(Available data)

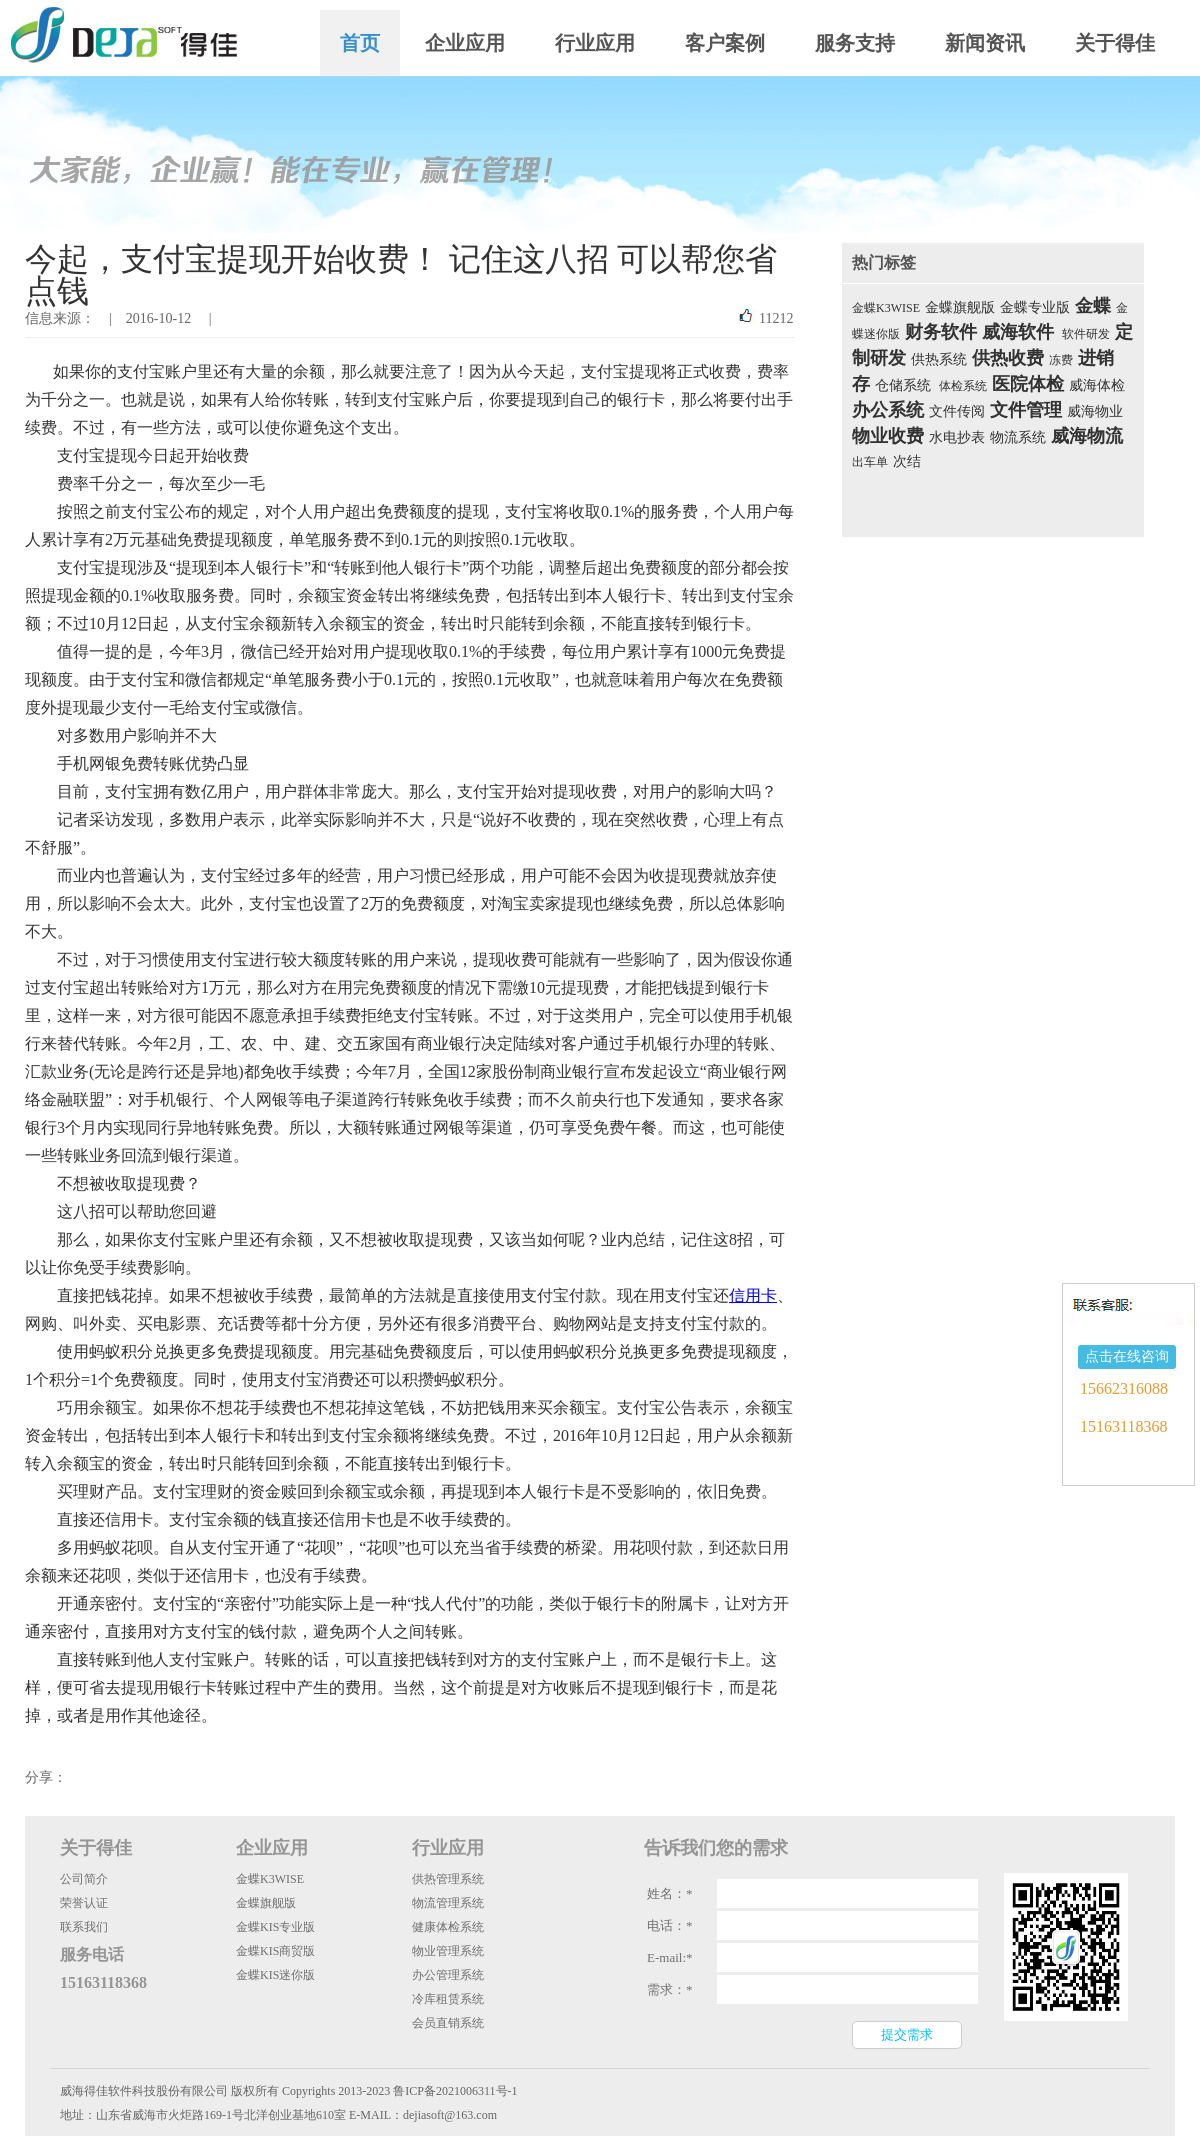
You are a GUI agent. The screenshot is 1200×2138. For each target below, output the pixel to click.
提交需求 (907, 2034)
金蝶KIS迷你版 (275, 1975)
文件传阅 (957, 411)
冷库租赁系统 (448, 1999)
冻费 (1061, 360)
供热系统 (939, 359)
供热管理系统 (448, 1879)
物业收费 (888, 436)
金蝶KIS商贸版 (275, 1951)
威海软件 (1018, 332)
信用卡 (753, 1295)
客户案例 (725, 43)
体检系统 (963, 386)
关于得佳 (1115, 43)
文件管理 (1026, 410)
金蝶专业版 (1035, 307)
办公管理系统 (448, 1975)
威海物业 (1095, 411)
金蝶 (1093, 306)
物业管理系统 (448, 1951)
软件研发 (1086, 334)
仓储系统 (903, 385)
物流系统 (1018, 437)
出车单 (870, 462)
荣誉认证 (84, 1903)
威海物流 (1087, 436)
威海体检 (1097, 385)
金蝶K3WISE (886, 308)
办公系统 (888, 410)
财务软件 (941, 332)
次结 (907, 461)
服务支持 (855, 43)
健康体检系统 (448, 1927)
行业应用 (595, 43)
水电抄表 (957, 437)
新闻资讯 (985, 43)
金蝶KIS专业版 (275, 1927)
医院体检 (1028, 384)
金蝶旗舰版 (960, 307)
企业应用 (465, 43)
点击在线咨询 (1127, 1356)
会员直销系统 (448, 2023)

(End Available data)

- [What you need to do] Output, word for word, the full listing above, with no pictures.

- [Result for this exercise]
You are a GUI agent. The screenshot is 1200×2138. For each target below, output the pixel to click.
提交需求 (907, 2034)
金蝶KIS迷你版 (275, 1975)
文件传阅 (957, 411)
冷库租赁系统 (448, 1999)
冻费 (1061, 360)
供热系统 (939, 359)
供热管理系统 (448, 1879)
物业收费 (888, 436)
金蝶KIS商贸版 (275, 1951)
威海软件 (1018, 332)
信用卡 (753, 1295)
客户案例 (725, 43)
体检系统 (963, 386)
关于得佳 (1115, 43)
文件管理 (1026, 410)
金蝶专业版 (1035, 307)
办公管理系统 (448, 1975)
威海物业 (1095, 411)
金蝶 (1093, 306)
物业管理系统 (448, 1951)
软件研发 (1086, 334)
仓储系统 (903, 385)
物流系统 (1018, 437)
出车单 (870, 462)
荣誉认证 (84, 1903)
威海物流 (1087, 436)
威海体检 (1097, 385)
金蝶K3WISE (886, 308)
办公系统 (888, 410)
财务软件 (941, 332)
次结 (907, 461)
服务支持 (855, 43)
健康体检系统 (448, 1927)
行业应用 (595, 43)
水电抄表 (957, 437)
新闻资讯 (985, 43)
金蝶KIS专业版 (275, 1927)
医院体检 (1028, 384)
金蝶旗舰版 (960, 307)
企业应用 (465, 43)
点击在线咨询 (1127, 1356)
会员直销系统 (448, 2023)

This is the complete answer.